┌─ EXTRACTED RECORDS

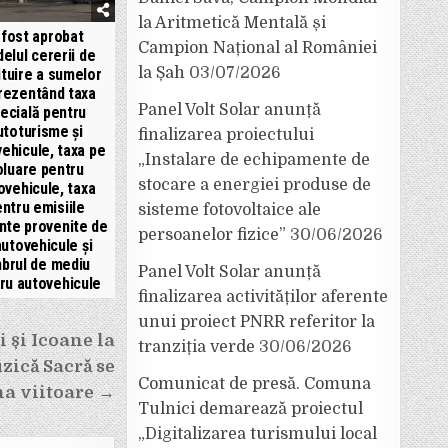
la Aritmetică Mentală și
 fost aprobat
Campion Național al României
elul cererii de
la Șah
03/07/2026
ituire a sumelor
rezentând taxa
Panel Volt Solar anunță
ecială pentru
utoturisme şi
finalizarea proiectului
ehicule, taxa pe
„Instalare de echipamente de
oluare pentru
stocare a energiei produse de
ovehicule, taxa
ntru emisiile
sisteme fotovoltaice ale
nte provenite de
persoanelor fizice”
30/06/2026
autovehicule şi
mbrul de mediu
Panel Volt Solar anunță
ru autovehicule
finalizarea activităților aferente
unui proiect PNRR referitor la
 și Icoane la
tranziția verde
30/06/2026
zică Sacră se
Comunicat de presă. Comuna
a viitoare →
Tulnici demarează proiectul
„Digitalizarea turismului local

└─
┌─ EXTRACTED RECORDS

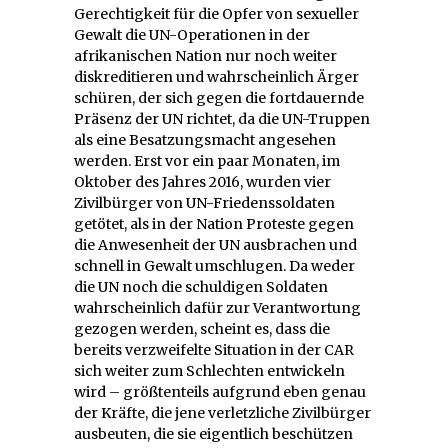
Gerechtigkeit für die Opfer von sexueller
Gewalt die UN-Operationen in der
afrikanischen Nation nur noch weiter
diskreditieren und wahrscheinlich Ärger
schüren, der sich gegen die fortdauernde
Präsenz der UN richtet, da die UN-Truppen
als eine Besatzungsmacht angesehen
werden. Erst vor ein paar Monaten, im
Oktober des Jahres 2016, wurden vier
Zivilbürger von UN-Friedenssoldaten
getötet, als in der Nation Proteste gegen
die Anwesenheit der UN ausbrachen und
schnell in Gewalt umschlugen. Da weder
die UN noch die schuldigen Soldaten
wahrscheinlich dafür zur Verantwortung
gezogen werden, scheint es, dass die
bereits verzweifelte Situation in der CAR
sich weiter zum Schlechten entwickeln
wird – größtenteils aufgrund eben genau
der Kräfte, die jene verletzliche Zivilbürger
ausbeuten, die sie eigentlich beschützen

└─

> [ASSIGNMENT] Please give back exactly the lines of the listing above that run from the one containing "Zivilbürger von UN-Friedenssoldaten" through the one containing "ausbeuten, die sie eigentlich beschützen", and only those.

> [RESULT OF THIS TASK]
Zivilbürger von UN-Friedenssoldaten
getötet, als in der Nation Proteste gegen
die Anwesenheit der UN ausbrachen und
schnell in Gewalt umschlugen. Da weder
die UN noch die schuldigen Soldaten
wahrscheinlich dafür zur Verantwortung
gezogen werden, scheint es, dass die
bereits verzweifelte Situation in der CAR
sich weiter zum Schlechten entwickeln
wird – größtenteils aufgrund eben genau
der Kräfte, die jene verletzliche Zivilbürger
ausbeuten, die sie eigentlich beschützen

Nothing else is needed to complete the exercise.